Bug #41662 corruption of relay logs
Submitted: 21 Dec 2008 4:15 Modified: 22 Dec 2008 9:45
Reporter: Gerald Nowitzky Email Updates:
Status: Not a Bug Impact on me:
None 
Category:MySQL Server: Replication Severity:S1 (Critical)
Version:5.0.72 OS:Linux (gentoo )
Assigned to: CPU Architecture:Any

[21 Dec 2008 4:15] Gerald Nowitzky
Description:
As I can't reopen a bug, I open a new one. bug #26489 doesn't seem to be fixed. I still see the slave stopping with the same symptoms in the mysqld log:

081220  2:40:05 [ERROR] Error reading packet from server: Lost connection to MySQL server during query ( server_errno=2013)
081220  2:40:05 [Note] Slave I/O thread: Failed reading log event, reconnecting to retry, log 'mysqld-db1n-bin.000951' position 994185738
081220  2:40:05 [Note] Slave: connected to master 'repli@db1n:3306',replication resumed in log 'mysqld-db1n-bin.000951' at position 994185738

and then:

081220  3:04:55 [ERROR] Slave: Error 'You have an error in your SQL syntax; check the manual that corresponds to your MySQL server version for the right syntax to use near '5' at line 3' on query. ---
081220  3:04:55 [ERROR] Error running query, slave SQL thread aborted. Fix the problem, and restart the slave SQL thread with "SLAVE START". We stopped at log 'mysqld-db1n-bin.000951' position 994184266

The occurence of this bug in my case doesn't have anything to do with network outages.
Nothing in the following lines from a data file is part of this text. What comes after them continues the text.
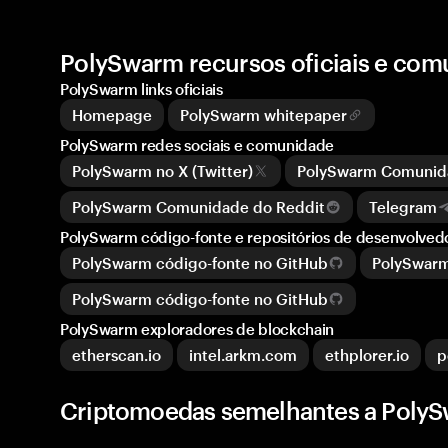
PolySwarm recursos oficiais e co
PolySwarm links oficiais
Homepage
PolySwarm whitepaper
PolySwarm redes sociais e comunidade
PolySwarm no X (Twitter)
PolySwarm Comunid
PolySwarm Comunidade do Reddit
Telegram
PolySwarm código-fonte e repositórios de desenvolved
PolySwarm código-fonte no GitHub
PolySwarm
PolySwarm código-fonte no GitHub
PolySwarm exploradores de blockchain
etherscan.io
intel.arkm.com
ethplorer.io
p
Criptomoedas semelhantes a Poly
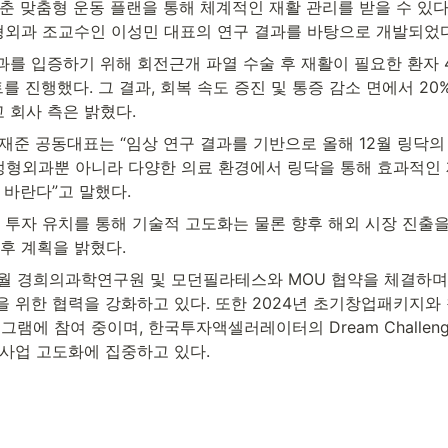
춘 맞춤형 운동 플랜을 통해 체계적인 재활 관리를 받을 수 있다
외과 조교수인 이성민 대표의 연구 결과를 바탕으로 개발되었다
를 입증하기 위해 회전근개 파열 수술 후 재활이 필요한 환자 4
를 진행했다. 그 결과, 회복 속도 증진 및 통증 감소 면에서 20
 회사 측은 밝혔다.
재준 공동대표는 “임상 연구 결과를 기반으로 올해 12월 링닥의
“정형외과뿐 아니라 다양한 의료 환경에서 링닥을 통해 효과적인
 바란다”고 말했다.
 투자 유치를 통해 기술적 고도화는 물론 향후 해외 시장 진출을
후 계획을 밝혔다.
 4월 경희의과학연구원 및 모던필라테스와 MOU 협약을 체결하며
을 위한 협력을 강화하고 있다. 또한 2024년 초기창업패키지와
로그램에 참여 중이며, 한국투자액셀러레이터의 Dream Challeng
 사업 고도화에 집중하고 있다.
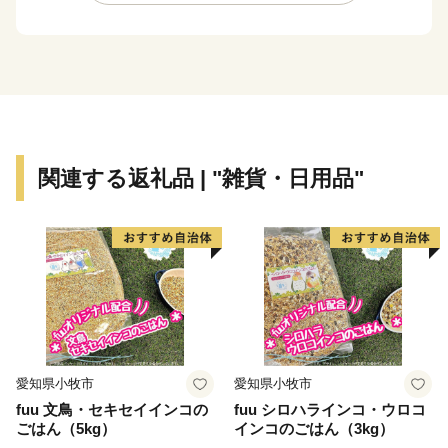
100㎞。東北自動車道、北関東自動車道などの高速道路
や、JR日光線、東武日光線などの鉄道網により、交通
アクセス性にも優れています。
鹿沼市は、特産の「とちおとめやスカイベリー」などの
苺に因んで、別名「いちご市」を標榜し、「花と緑と清
流のまち」、「笑顔あふれる優しいまち」を目指してい
ます。
関連する返礼品 | "雑貨・日用品"
市の中心部で鮎が釣れ、水道水はおいしい地下水です。
いちご、ニラ、梨、牛肉、豚肉、蕎麦、米などの農畜産
物、木材や木工製品、さつきなどの緑花木、金属加工品
など多くの特産物も、皆様をきっと笑顔でいっぱいにす
ることでしょう。
「ふるさとかぬま」のさらなる発展のため、ご支援をよ
ろしくお願いします。
愛知県小牧市
愛知県小牧市
fuu 文鳥・セキセイインコの
fuu シロハラインコ・ウロコ
ごはん（5kg）
インコのごはん（3kg）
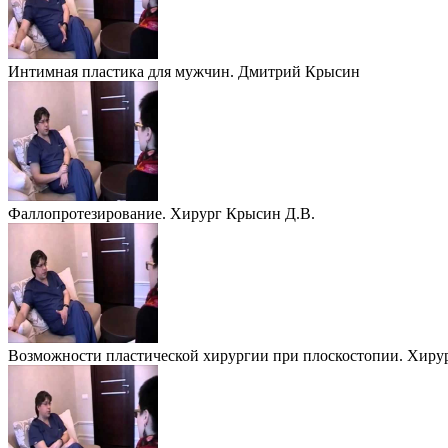
Интимная пластика для мужчин. Дмитрий Крысин
Фаллопротезирование. Хирург Крысин Д.В.
Возможности пластической хирургии при плоскостопии. Хиру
I see it on a Server at a time where this server has very high load (cpu and IO) due to a multi-threaded java-process.

How to repeat:
run replication under heavy IO/CPU load on the slave

Suggested fix:
rework patch on bug #26489
[22 Dec 2008 6:24] Sveta Smirnova
Thank you for the report.

Did you upgrade both master and slave?
[22 Dec 2008 9:23] Gerald Nowitzky
Only the slave is updated to 5.0.72. The master is 5.0.51. However, the master logs are intact, as only one slave fails at a time and can be repaired with set_master_log_pos=xxxx.
[22 Dec 2008 9:45] Sveta Smirnova
Thank you for the feedback.

Fix for bug #26489 is in the part of replication that runs on the master. So you must upgrade master to get fix of this bug.

I set this report as "Not a Bug" because so, feel free to reopen it if you meet same problem after upgrading master.